Anticonvulsants are also associated with the drug reaction with eosinophilia and systemic symptoms (DRESS) syndrome.
Minocycline is a widely used antimicrobial agent, especially for the treatment of acne. Long-term minocycline therapy is also sometimes used for patients with osteomyelitis or prosthetic-related infection due to methicillin-resistant staphylococci. Various febrile reactions have been reported, some associated with joint, lung, liver, and skin involvement and often accompanied by eosinophilia. In most of these reports, patients were taking minocycline for many months to years before the reaction occurred; this may result in the drug being overlooked as the cause of the fever.
Other antimicrobial agents
Antimicrobials, along with antipyretics, are the most common drugs to be prescribed for febrile illnesses; antimicrobial agents are also the most common cause of drug fever, accounting for approximately one-third of episodes. This especially applies to beta-lactams, sulfonamides, and nitrofurantoin. Drug fever due to an antimicrobial agent can cause clinical confusion because the return of a fever in an infected patient who has defervesced on antimicrobial treatment may be misinterpreted as relapse of the original infection. Unless drug fever is considered, further investigations usually follow; the drug is changed or other antimicrobials added; and treatment is unnecessarily prolonged or complicated.
Allopurinol is an uncommon but important cause of drug fever. It is usually prescribed for the prevention of gout but is also used to diminish tumor lysis syndrome in patients receiving chemotherapy for malignancy.

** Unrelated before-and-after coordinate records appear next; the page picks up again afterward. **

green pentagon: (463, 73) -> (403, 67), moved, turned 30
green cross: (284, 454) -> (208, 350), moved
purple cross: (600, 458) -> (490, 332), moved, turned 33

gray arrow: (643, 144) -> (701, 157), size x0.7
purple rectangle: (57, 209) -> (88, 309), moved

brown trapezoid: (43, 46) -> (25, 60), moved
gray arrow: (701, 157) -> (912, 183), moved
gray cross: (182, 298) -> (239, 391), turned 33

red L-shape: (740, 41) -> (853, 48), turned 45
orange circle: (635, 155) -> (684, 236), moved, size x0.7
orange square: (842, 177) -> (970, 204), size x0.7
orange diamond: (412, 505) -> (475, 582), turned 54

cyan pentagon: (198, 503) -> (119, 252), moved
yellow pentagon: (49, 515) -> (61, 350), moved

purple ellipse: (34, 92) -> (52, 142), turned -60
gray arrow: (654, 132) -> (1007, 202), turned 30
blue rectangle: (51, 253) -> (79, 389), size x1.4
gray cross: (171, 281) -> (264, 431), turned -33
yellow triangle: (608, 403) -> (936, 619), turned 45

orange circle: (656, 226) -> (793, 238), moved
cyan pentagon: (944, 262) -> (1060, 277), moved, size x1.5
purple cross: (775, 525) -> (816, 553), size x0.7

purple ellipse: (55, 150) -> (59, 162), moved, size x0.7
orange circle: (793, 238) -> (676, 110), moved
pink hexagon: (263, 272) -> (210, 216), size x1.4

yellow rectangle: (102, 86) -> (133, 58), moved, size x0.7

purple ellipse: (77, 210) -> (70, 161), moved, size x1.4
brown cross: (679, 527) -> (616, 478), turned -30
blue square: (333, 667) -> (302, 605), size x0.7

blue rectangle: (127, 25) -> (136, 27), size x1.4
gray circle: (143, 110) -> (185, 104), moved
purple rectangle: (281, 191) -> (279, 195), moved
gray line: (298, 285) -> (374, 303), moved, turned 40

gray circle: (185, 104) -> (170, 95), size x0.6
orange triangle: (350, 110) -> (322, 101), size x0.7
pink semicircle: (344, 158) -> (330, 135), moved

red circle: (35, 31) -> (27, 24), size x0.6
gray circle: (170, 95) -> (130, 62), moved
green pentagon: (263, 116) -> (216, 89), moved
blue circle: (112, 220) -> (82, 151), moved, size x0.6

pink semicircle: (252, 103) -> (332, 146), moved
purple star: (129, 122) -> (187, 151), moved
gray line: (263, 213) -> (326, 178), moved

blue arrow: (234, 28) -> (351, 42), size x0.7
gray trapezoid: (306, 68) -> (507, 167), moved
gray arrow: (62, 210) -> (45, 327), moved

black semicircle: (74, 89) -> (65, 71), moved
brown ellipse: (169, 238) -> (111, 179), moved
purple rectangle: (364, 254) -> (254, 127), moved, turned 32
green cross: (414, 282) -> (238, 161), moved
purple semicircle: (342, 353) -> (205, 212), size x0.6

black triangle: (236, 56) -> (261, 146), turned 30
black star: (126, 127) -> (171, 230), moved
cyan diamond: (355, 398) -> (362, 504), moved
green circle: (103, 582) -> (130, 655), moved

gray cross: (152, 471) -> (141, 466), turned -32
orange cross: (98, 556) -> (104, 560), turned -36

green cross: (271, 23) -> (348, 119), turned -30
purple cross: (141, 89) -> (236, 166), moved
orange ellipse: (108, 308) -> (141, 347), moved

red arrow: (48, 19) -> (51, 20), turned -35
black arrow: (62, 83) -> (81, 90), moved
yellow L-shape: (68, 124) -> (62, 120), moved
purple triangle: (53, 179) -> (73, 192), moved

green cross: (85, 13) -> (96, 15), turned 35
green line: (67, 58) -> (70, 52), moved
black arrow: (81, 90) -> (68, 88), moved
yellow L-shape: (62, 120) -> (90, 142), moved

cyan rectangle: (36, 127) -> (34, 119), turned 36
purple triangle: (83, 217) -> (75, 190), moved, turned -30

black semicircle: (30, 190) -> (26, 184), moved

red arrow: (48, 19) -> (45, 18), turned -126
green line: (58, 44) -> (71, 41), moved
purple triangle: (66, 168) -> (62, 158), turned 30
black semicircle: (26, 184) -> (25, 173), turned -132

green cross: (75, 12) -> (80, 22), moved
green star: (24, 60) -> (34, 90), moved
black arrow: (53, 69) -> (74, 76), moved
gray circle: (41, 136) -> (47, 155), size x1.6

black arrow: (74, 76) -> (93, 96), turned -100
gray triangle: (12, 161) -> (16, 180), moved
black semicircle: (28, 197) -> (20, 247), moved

Allopurinol-induced fever is often accompanied by hepatotoxicity, deterioration of renal function, severe rash, and eosinophilia (60 percent).
Allopurinol should always be considered in the differential diagnosis of fever in patients taking this drug. There is probably a genetic predisposition and the reaction is more likely to occur in the presence of drug accumulation, especially when there is renal impairment and/or concurrent use of thiazide diuretics.
Allopurinol is also associated with DRESS syndrome.
Heparin is a rare cause of drug fever. Heparin-induced fever can be particularly difficult to diagnose in critically ill or postoperative patients who often receive the drug for prophylaxis against thromboembolism. To date, low molecular weight heparins do not appear to cause drug fever.